Written by Denise Sawyer on Friday, June 14, 2013.

Some people are intimidated by the thought of picking out fresh fruits and vegetables.  Even if you are not one of them, you may be unsure about the way you should store them, when and how to wash them, or how to freeze them so you can enjoy them all year long and not just during the fresh, growing season. Here are some tips to help.


Buying Georgia Blueberries:

  • Look for firm, plump, dry berries with smooth skins and a silvery/hazy sheen
  • Stay away from soft or shriveled fruit, or any signs of mold. If the container has juice stains, its an indication that the fruit may be bruised

Storing Fresh Georgia Blueberries:

  • Refrigerate as soon as you bring them home, either in the original package or in a storage container
  • Don’t wash berries right away – wait until you’re ready to eat them.  When my kids want a snack I grab a handful and wash them and then drop them in a bowl or sandwich bag that they can tote around.
  • As with any fresh food, you should eat them as soon as possible.  The fresher they are, the more nutrients they will have.  Generally, blueberries will last about a week to 10 days in the fridge.

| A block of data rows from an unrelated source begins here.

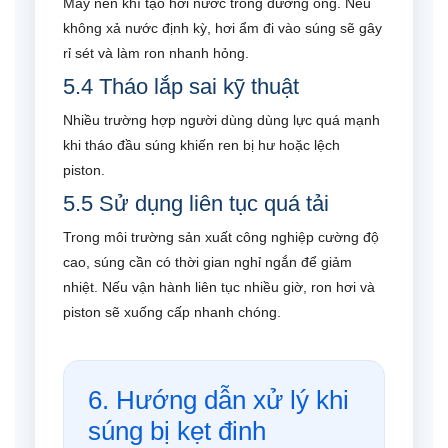
Máy nén khí tạo hơi nước trong đường ống. Nếu
không xả nước định kỳ, hơi ẩm đi vào súng sẽ gây
rỉ sét và làm ron nhanh hỏng.
5.4 Tháo lắp sai kỹ thuật
Nhiều trường hợp người dùng dùng lực quá mạnh
khi tháo đầu súng khiến ren bị hư hoặc lệch
piston.
5.5 Sử dụng liên tục quá tải
Trong môi trường sản xuất công nghiệp cường độ
cao, súng cần có thời gian nghỉ ngắn để giảm
nhiệt. Nếu vận hành liên tục nhiều giờ, ron hơi và
piston sẽ xuống cấp nhanh chóng.
6. Hướng dẫn xử lý khi
súng bị kẹt đinh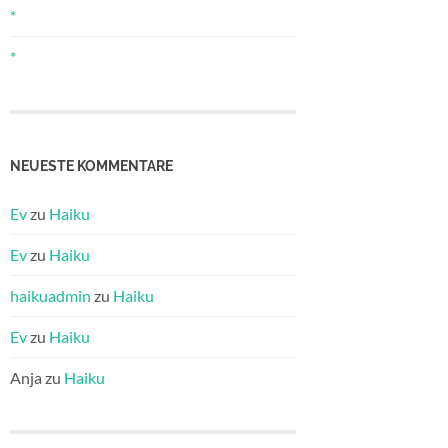
*
*
NEUESTE KOMMENTARE
Ev
zu
Haiku
Ev
zu
Haiku
haikuadmin
zu
Haiku
Ev
zu
Haiku
Anja
zu
Haiku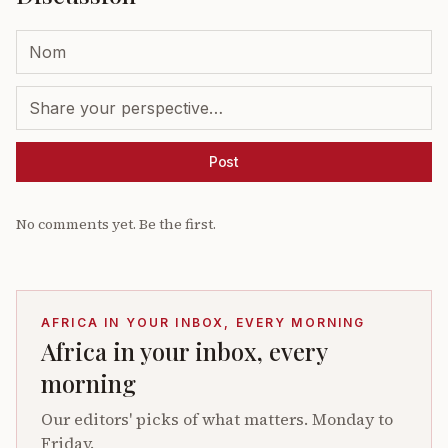
Post
No comments yet. Be the first.
AFRICA IN YOUR INBOX, EVERY MORNING
Africa in your inbox, every
morning
Our editors' picks of what matters. Monday to
Friday.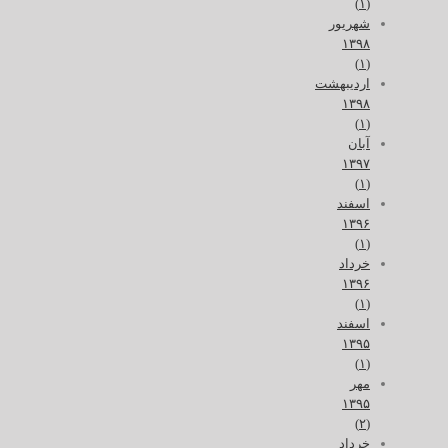
(۱)
شهریور
۱۳۹۸
(۱)
اردیبهشت
۱۳۹۸
(۱)
آبان
۱۳۹۷
(۱)
اسفند
۱۳۹۶
(۱)
خرداد
۱۳۹۶
(۱)
اسفند
۱۳۹۵
(۱)
مهر
۱۳۹۵
(۲)
خرداد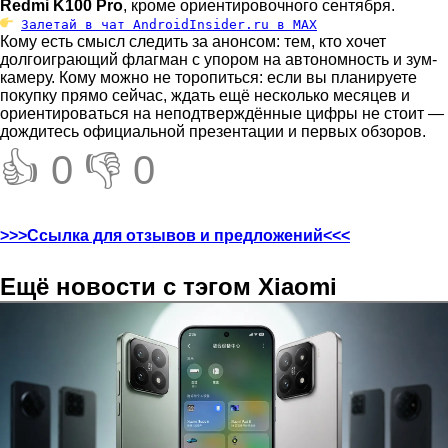
Redmi K100 Pro
, кроме ориентировочного сентября.
Залетай в чат AndroidInsider.ru в MAX
Кому есть смысл следить за анонсом: тем, кто хочет
долгоиграющий флагман с упором на автономность и зум-
камеру. Кому можно не торопиться: если вы планируете
покупку прямо сейчас, ждать ещё несколько месяцев и
ориентироваться на неподтверждённые цифры не стоит —
дождитесь официальной презентации и первых обзоров.
👍 0
👎 0
>>>Ссылка для отзывов и предложений<<<
Ещё новости с тэгом Xiaomi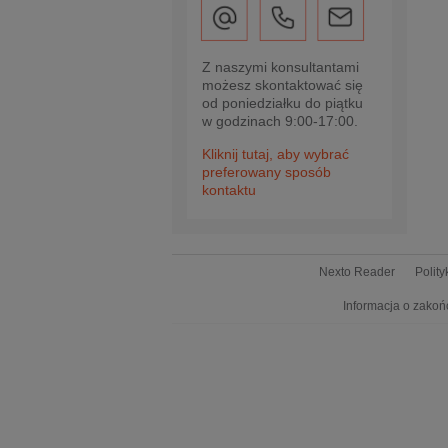
Z naszymi konsultantami
możesz skontaktować się
od poniedziałku do piątku
w godzinach 9:00-17:00.
Kliknij tutaj, aby wybrać
preferowany sposób
kontaktu
Nexto Reader
Polit
Informacja o zakoń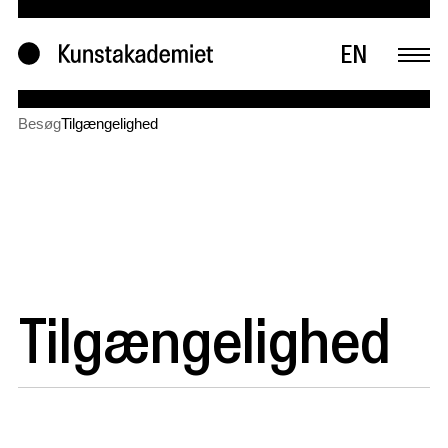
EN
Besøg
Tilgængelighed
Tilgængelighed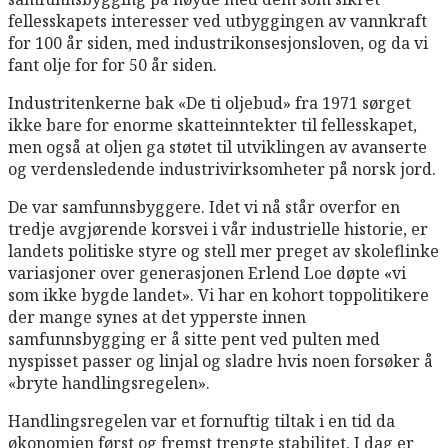
fellesskapets interesser ved utbyggingen av vannkraft
for 100 år siden, med industrikonsesjonsloven, og da vi
fant olje for for 50 år siden.
Industritenkerne bak «De ti oljebud» fra 1971 sørget
ikke bare for enorme skatteinntekter til fellesskapet,
men også at oljen ga støtet til utviklingen av avanserte
og verdensledende industrivirksomheter på norsk jord.
De var samfunnsbyggere. Idet vi nå står overfor en
tredje avgjørende korsvei i vår industrielle historie, er
landets politiske styre og stell mer preget av skoleflinke
variasjoner over generasjonen Erlend Loe døpte «vi
som ikke bygde landet». Vi har en kohort toppolitikere
der mange synes at det ypperste innen
samfunnsbygging er å sitte pent ved pulten med
nyspisset passer og linjal og sladre hvis noen forsøker å
«bryte handlingsregelen».
Handlingsregelen var et fornuftig tiltak i en tid da
økonomien først og fremst trengte stabilitet. I dag er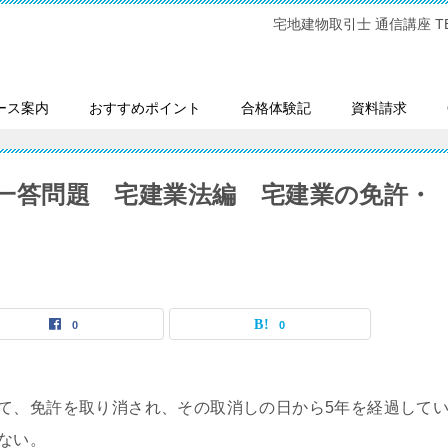
宅地建物取引士 通信講座 TEL:0
ース案内
おすすめポイント
合格体験記
資料請求
一問一答問題 宅建業法編 宅建業の免許・
0
0
て、免許を取り消され、その取消しの日から5年を経過して
ない。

Freezing Blueberries (It’s Different than Other Berries!)

  • When blueberries are in season, why not stock up? You can freeze them and enjoy year round!
  • Unlike with other berries, you should not wash them before freezing, especially if you plan to thaw and eat them without cooking.  Supposedly, if you wash blueberries before you freeze them, they have tougher skins.
  • If you plan to bake the berries in a pie or cobbler, or make a sauce or topping with them by cooking them, you can wash before freezing if you want to - just make sure you dry the berries thoroughly before putting them in the freezer and you shouldn’t be able to tell a difference.
  • Place the dry berries on a cookie sheet or other flat dish that fits in your freezer.  Place the tray/dish/cookie sheet in the freezer and allow the berries to freeze until hard, preferably over night.
  •  Place frozen berries into freezer storage bags, containers or vacuum sealing bags.  To prevent freezer burn, try to get as much air out of the storage container as possible.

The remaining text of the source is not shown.